-- LISTED RECORDS follows --

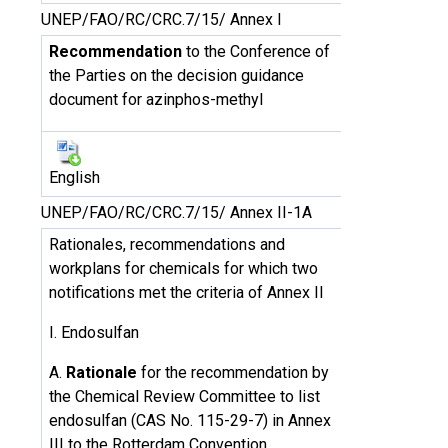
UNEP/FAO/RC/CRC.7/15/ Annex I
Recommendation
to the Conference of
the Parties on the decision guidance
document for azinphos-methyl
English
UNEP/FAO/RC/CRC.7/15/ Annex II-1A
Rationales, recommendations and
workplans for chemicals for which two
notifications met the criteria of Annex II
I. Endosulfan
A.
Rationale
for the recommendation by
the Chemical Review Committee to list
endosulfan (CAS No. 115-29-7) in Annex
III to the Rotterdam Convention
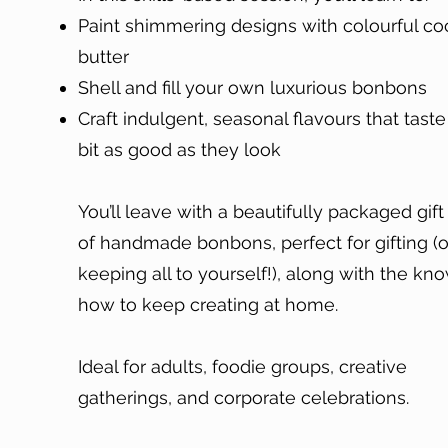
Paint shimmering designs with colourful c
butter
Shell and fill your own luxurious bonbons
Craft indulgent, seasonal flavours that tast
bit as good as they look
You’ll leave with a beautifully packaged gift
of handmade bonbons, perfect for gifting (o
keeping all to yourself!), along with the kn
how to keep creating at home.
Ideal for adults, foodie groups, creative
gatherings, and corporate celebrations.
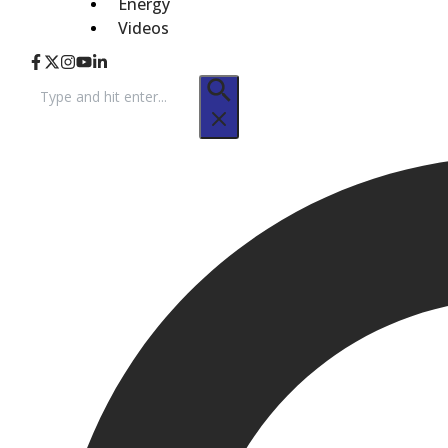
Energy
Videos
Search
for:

-- LISTED RECORDS concluded --
-- LISTED RECORDS follows --

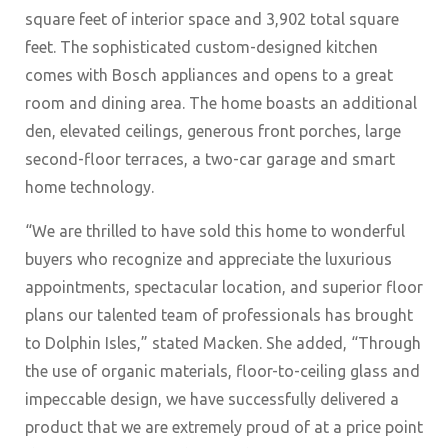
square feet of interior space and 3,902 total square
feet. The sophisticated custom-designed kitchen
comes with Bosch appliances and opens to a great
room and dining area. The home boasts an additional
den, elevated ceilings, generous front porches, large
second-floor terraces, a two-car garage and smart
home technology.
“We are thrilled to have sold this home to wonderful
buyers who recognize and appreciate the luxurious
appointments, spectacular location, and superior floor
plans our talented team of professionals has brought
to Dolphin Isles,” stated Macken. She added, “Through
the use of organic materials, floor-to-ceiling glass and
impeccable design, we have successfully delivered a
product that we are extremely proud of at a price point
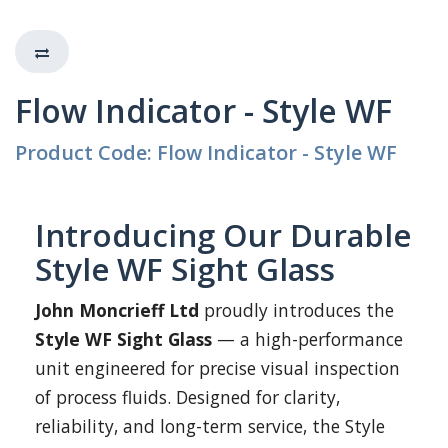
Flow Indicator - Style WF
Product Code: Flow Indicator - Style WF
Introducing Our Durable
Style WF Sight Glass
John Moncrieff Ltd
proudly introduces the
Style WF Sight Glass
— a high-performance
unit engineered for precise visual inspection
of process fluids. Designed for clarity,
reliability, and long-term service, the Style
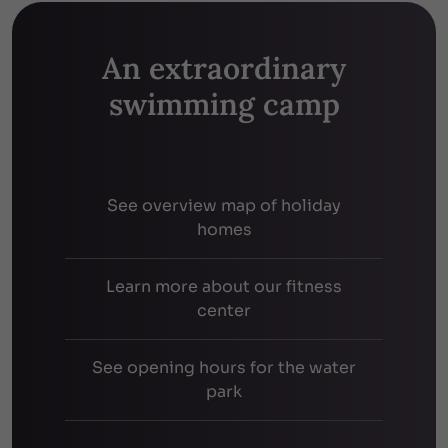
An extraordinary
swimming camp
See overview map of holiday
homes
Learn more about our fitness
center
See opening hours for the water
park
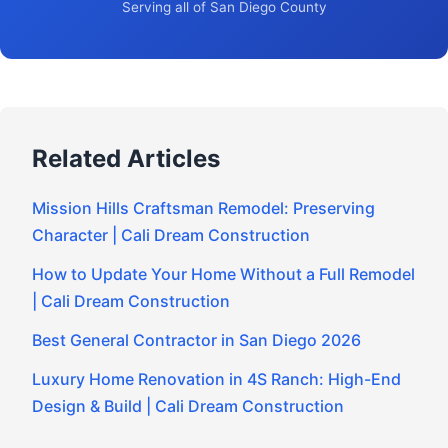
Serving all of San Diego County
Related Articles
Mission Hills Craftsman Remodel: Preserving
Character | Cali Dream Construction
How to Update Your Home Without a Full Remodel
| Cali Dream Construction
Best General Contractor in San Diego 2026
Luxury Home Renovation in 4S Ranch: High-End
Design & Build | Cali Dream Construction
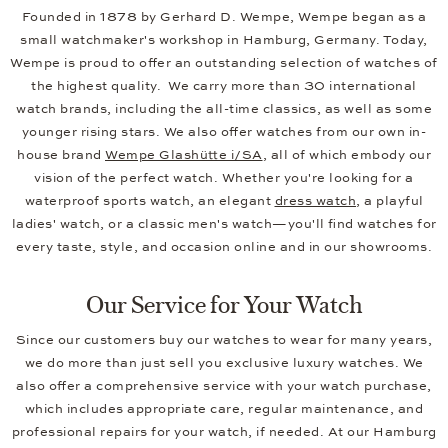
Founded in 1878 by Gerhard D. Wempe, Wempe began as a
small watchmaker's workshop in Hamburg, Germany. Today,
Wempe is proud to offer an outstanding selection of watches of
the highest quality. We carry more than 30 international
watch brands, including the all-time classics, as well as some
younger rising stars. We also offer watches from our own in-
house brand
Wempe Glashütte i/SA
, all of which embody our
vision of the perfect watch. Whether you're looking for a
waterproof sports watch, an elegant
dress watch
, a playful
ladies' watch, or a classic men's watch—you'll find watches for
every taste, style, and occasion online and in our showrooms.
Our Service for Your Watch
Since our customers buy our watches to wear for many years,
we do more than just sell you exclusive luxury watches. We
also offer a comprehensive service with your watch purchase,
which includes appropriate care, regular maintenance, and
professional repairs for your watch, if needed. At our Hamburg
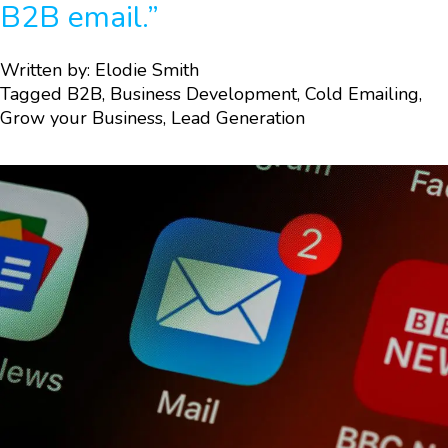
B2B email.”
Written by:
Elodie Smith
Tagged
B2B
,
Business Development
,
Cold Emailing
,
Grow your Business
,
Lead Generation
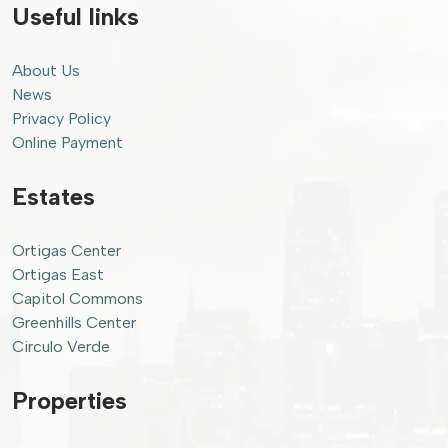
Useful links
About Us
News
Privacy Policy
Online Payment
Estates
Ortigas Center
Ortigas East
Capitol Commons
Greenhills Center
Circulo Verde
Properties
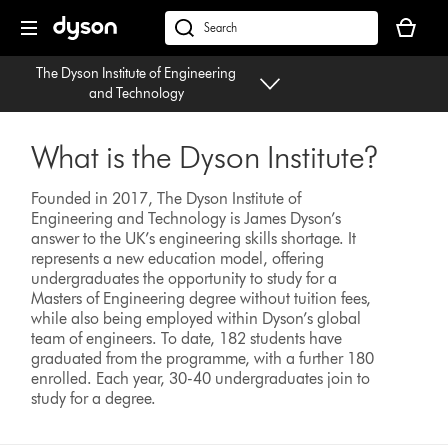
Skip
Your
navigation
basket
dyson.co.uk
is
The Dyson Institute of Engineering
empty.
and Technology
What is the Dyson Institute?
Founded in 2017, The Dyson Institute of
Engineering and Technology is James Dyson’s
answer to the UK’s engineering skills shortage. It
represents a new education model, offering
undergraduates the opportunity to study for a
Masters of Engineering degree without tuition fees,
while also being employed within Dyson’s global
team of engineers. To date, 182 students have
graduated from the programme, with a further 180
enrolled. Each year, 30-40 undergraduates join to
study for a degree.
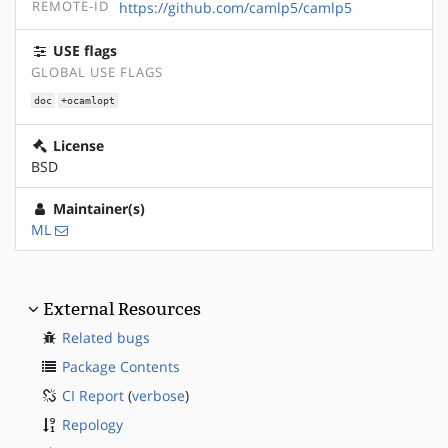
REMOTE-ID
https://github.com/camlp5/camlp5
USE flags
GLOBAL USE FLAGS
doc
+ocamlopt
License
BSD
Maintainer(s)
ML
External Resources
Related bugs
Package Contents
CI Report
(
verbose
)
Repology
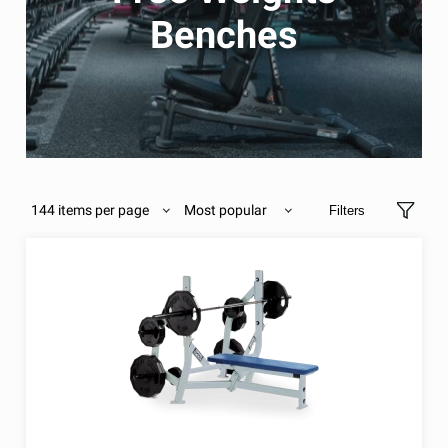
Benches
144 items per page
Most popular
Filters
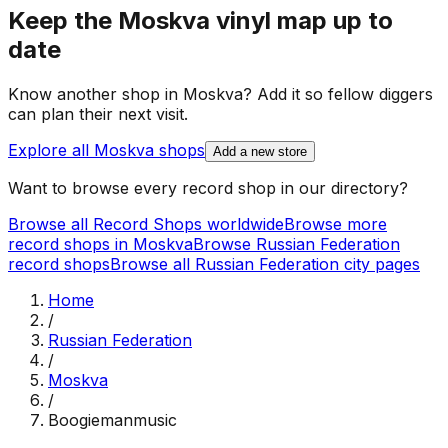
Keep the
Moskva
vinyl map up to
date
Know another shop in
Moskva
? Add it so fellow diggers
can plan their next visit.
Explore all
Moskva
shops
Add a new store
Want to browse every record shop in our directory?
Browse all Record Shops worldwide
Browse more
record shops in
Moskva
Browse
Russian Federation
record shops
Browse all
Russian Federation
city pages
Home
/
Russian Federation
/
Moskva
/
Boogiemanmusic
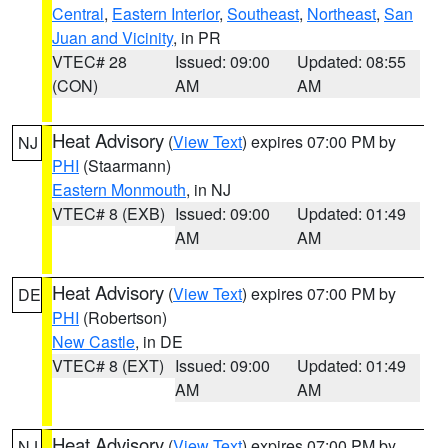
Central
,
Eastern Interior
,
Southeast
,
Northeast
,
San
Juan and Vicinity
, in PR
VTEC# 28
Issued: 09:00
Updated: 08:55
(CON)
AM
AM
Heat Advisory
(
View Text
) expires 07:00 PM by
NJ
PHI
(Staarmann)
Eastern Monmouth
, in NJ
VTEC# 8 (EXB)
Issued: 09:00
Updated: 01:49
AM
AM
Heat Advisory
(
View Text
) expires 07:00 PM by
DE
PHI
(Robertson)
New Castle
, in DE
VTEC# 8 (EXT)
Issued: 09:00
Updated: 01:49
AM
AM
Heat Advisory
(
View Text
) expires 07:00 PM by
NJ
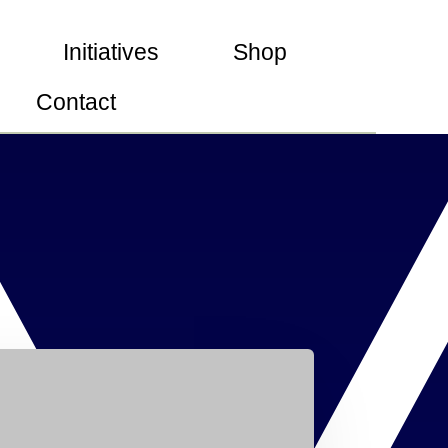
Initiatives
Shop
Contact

-- LISTED RECORDS concluded --

▶ [WORK TASK]
In the data above, each line holding "perfect" is to be found and copied.

▶ [RESULT]
of handmade bonbons, perfect for gifting (o
vision of the perfect watch. Whether you're looking for a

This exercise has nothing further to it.